Spillover effects do unfortunately result when making the transition to banning single-use plastics. For instance, many small business owners struggling during the COVID-19 pandemic already facing declining revenues and increasing costs. The plastics ban will only exacerbate their ability to become more cost-effective as they are forced to adopt recyclable materials including biodegradable containers, cups and cutlery. Hopefully, this is only in the short term as these materials become cheaper and more readily-available.

Despite the challenges, we need to take a genuine step towards adopting the circular economy model — the idea of manufacturing products that don’t create waste but rather circle back as raw materials that create new products. The circular economy is a system of closed loops in which raw material, components and producers lose very little value as they are repurposed. It is based on the 3-R approach of reducing (minimally using raw materials), reusing and recycling.

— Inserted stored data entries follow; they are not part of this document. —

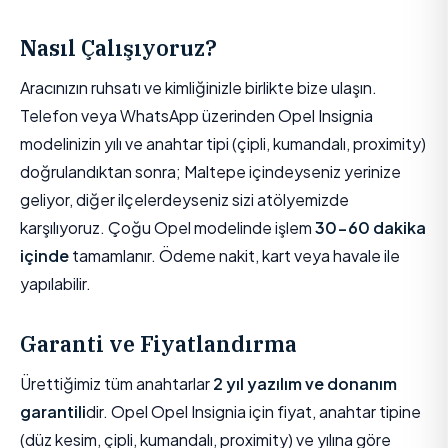
Nasıl Çalışıyoruz?
Aracınızın ruhsatı ve kimliğinizle birlikte bize ulaşın.
Telefon veya WhatsApp üzerinden Opel Insignia
modelinizin yılı ve anahtar tipi (çipli, kumandalı, proximity)
doğrulandıktan sonra; Maltepe içindeyseniz yerinize
geliyor, diğer ilçelerdeyseniz sizi atölyemizde
karşılıyoruz. Çoğu Opel modelinde işlem
30-60 dakika
içinde
tamamlanır. Ödeme nakit, kart veya havale ile
yapılabilir.
Garanti ve Fiyatlandırma
Ürettiğimiz tüm anahtarlar
2 yıl yazılım ve donanım
garantili
dir. Opel Opel Insignia için fiyat, anahtar tipine
(düz kesim, çipli, kumandalı, proximity) ve yılına göre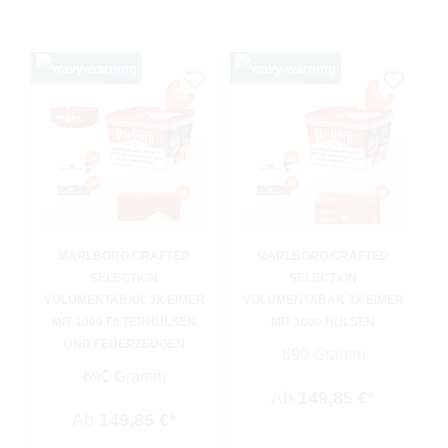
MARLBORO CRAFTED
MARLBORO CRAFTED
SELECTION
SELECTION
VOLUMENTABAK 3X EIMER
VOLUMENTABAK 3X EIMER
MIT 1000 FILTERHÜLSEN
MIT 1000 HÜLSEN
UND FEUERZEUGEN
690 Gramm
690 Gramm
Ab
149,85 €*
Ab
149,85 €*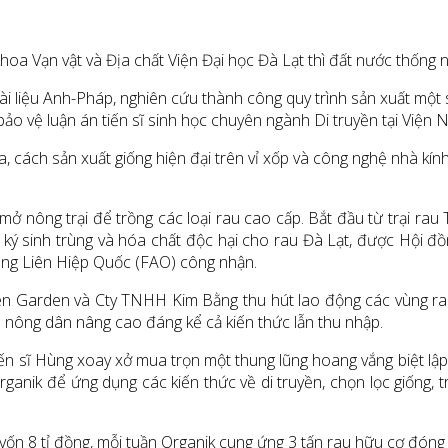
oa Vạn vật và Địa chất Viện Đại học Đà Lạt thì đất nước thống n
ài liệu Anh-Pháp, nghiên cứu thành công quy trình sản xuất một s
 bảo vệ luận án tiến sĩ sinh học chuyên ngành Di truyền tại Việ
 cách sản xuất giống hiện đại trên vỉ xốp và công nghệ nhà kín
 mở nông trại để trồng các loại rau cao cấp. Bắt đầu từ trại 
ký sinh trùng và hóa chất độc hại cho rau Đà Lạt, được Hội đồ
ông Liên Hiệp Quốc (FAO) công nhận.
n Garden và Cty TNHH Kim Bằng thu hút lao động các vùng rau 
p nông dân nâng cao đáng kể cả kiến thức lẫn thu nhập.
 Tiến sĩ Hùng xoay xở mua trọn một thung lũng hoang vắng biệt l
nik để ứng dụng các kiến thức về di truyền, chọn lọc giống, trồ
n vốn 8 tỉ đồng, mỗi tuần Organik cung ứng 3 tấn rau hữu cơ đóng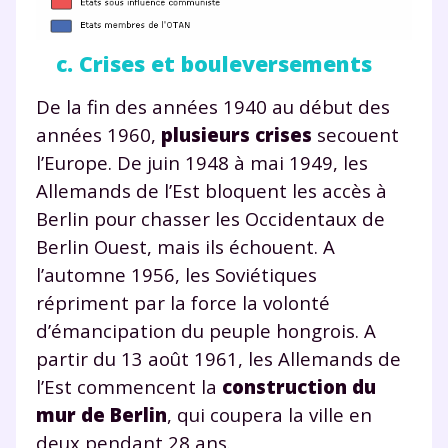
c. Crises et bouleversements
De la fin des années 1940 au début des
années 1960,
plusieurs crises
secouent
l’Europe. De juin 1948 à mai 1949, les
Allemands de l’Est bloquent les accès à
Berlin pour chasser les Occidentaux de
Berlin Ouest, mais ils échouent. A
l’automne 1956, les Soviétiques
répriment par la force la volonté
d’émancipation du peuple hongrois. A
partir du 13 août 1961, les Allemands de
l’Est commencent la
construction du
mur de Berlin
, qui coupera la ville en
deux pendant 28 ans.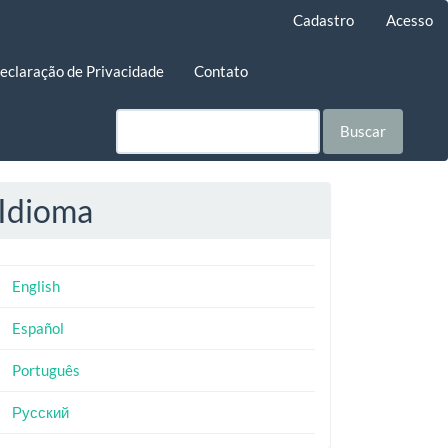
Cadastro
Acesso
eclaração de Privacidade
Contato
Buscar
Idioma
English
Español
Português
Русский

Adopting public policies that encourage sustainable business model development is crucial. We should adopt a holistic perspective on the interactions between human ecology and the built environment so we can alleviate society’s most systematic problems.

What the coronavirus quarantine has taught us is that changing our habits does mitigate the impacts of climate change. We we face the last hope of reversing global warming, the pandemic provided a long-overdue reality check. As we navigate our way out of it, perhaps we can do more than just roll the blue cart away from our houses.

Sustainable U is a regular column focused on sustainability. This column is part of our Opinions section and does not necessarily reflect the views of the Gauntlet’s editorial board.